Siempre he amado la hora en que amanece en primavera. Más aún si la ha precedido una noche de intenso calor que impide conciliar el sueño enajenante que te lleva más allá, a una dispersa realidad.
Amo, por ejemplo, esta hora: el sol sale como si fuera un guerrero que se enlista poco a poco para librar una batalla entre la apatía del hombre y la euforia de la naturaleza. Si por alguna razón el día anterior regañé a las golondrinas que anidan en el foco de la entrada de mi casa por dejar sus miserias sobre el techo de mi auto o sobre la cochera que me tardó tanto limpiar, en la mañana les doy las gracias por rezarle a la vida con ese énfasis que hace que el mundo, la Tierra, lo que de verdad importa, se despierte y lo intente todo otra vez.

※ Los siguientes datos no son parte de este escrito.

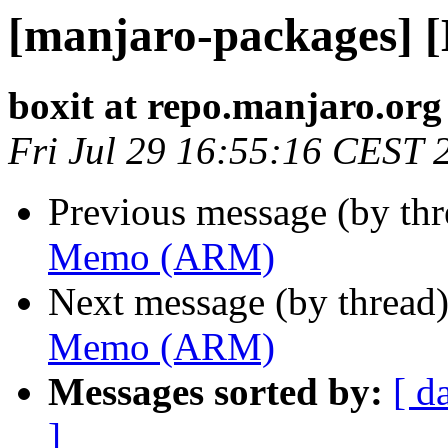
[manjaro-packages]
boxit at repo.manjaro.org
Fri Jul 29 16:55:16 CEST 
Previous message (by th
Memo (ARM)
Next message (by thread
Memo (ARM)
Messages sorted by:
[ d
]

Los pajaritos chileros también hacen lo suyo. Tengo un nido de ellos en la copa de mi naranjo, junto al nido de tórtolas. Es raro, pero entre estas tres clases de aves jamás ha existido un roce o una pelea. Me pregunto si algún día esto será posible entre los humanos.

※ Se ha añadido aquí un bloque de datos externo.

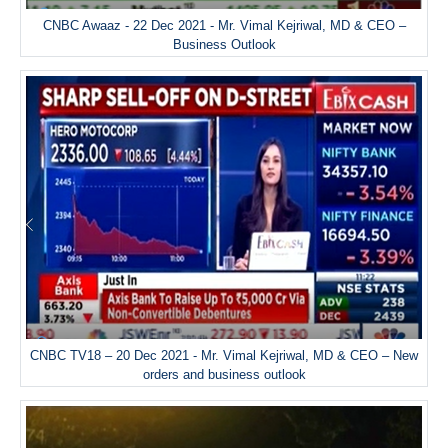
CNBC Awaaz - 22 Dec 2021 - Mr. Vimal Kejriwal, MD & CEO –
Business Outlook
CNBC TV18 – 20 Dec 2021 - Mr. Vimal Kejriwal, MD & CEO – New
orders and business outlook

Respiro hondo: siempre huele a fábrica con obreros recién bañados, a cielo limpio -en mi Ciudad aún puede respirarse algo de pureza- a árboles mojaditos, a flores bañadas como de caricias de la noche. Huele a cambio cromático del paisaje, a carros apurados con niños tomándose su chocomilk, a una Marlén que siempre se ha parado en el mismo punto del patio para sonreír siempre mirando hacia arriba, como cuando era niña y agarraba ánimos para ir a estudiar.
Me quedo con esta foto. Que tengan un maravilloso día.